«LES PREMIÈRES CONCESSIONS À L’ORDRE SYMBOLIQUE DE LA DIFFÉRENCE DES SEXES», PAR DANIEL BORRILLO
 
Avant même le début de la discussion parlementaire du projet de loi, la commission des lois de l’Assemblée nationale a voté un amendement permettant de maintenir (à l’exception du titre VII) les termes «père» et «mère» dans la loi. Dans la version originale, les mots «père» et «mère» étaient remplacés par le mot «parents». Cela constituait, pour moi, une véritable avancée car la loi signifiait non pas la nature sexuée du parent mais simplement sa fonction parentale. Si les hommes et les femmes ont les mêmes droits et ses fonctions sont interchangeables, pourquoi donc maintenir la distinction terminologique?
 
Il s’agit d’une question à la fois symbolique et pratique. Symboliquement, le maintien de ces termes permet de sauvegarder le schéma universel de la génération bisexuée, cela permet de dire, au fond, que l’hétéro(parenté) est à l’origine de toute filiation. Il s’agit d’une concession faite aux teneurs de la vision conservatrice de la filiation.
 
Au-delà de l’aspect symbolique, se profile une entreprise de restructuration du droit de la filiation, notamment par la mise en question de l’adoption plénière (qualifiée par la CNCDH de «mensonge institutionnalisé» qui effacerait «l’identité narrative de l’enfant»), le droit à l’accès aux origines biologiques (et la libéralisation de test génétiques que cela entraînera), la fin de l’anonymat des donneurs de gamètes, la fin de l’accouchement sous X et l’instauration du monopole de l’adoption simple (c’est-à-dire, l’adoption qui ajoute un lien nouveau sans détruire le lien biologique).

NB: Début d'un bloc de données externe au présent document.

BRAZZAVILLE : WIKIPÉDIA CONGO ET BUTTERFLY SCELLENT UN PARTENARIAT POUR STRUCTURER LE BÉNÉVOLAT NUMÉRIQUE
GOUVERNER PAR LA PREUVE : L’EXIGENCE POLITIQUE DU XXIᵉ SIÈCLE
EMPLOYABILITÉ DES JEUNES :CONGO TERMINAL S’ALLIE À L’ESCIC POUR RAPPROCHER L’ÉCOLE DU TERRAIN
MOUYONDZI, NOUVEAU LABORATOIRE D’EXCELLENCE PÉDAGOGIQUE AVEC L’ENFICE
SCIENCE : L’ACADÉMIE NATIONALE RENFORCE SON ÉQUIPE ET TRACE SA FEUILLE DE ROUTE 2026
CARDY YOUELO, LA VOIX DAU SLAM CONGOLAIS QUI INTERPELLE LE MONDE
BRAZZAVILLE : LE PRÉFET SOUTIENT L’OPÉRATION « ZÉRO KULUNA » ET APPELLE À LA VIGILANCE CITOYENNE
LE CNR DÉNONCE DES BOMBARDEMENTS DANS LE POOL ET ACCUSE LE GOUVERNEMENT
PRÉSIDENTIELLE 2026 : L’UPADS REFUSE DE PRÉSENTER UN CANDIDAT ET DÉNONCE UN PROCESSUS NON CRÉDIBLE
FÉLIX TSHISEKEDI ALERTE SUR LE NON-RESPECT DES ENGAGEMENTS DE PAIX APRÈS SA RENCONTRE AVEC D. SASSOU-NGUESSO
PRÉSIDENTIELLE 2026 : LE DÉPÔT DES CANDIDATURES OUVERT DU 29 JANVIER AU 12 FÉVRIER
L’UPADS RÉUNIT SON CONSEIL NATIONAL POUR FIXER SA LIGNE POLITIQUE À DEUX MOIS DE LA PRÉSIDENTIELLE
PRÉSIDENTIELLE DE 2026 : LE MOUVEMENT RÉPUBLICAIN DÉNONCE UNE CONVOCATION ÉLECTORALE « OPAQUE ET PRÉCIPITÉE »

Autrement dit, un individu seul ne pourra plus adopter, un couple de lesbiennes se verra imposer la figure du géniteur et l’accès à la gestation pour autrui sera à jamais interdit.
 
Pour maintenir la hiérarchie de la parenté hétéro/homo, on n’hésite pas à bouleverser le droit de la filiation pour le fonder principalement sur la vérité biologique.
 
Cette entreprise d’hétérosexualisation du droit de la famille ne fait que commencer… Le projet de loi sur la famille et la filiation (annoncé par le Premier ministre pour le mois de mars) constituera, à n’en pas douter, la prochaine étape.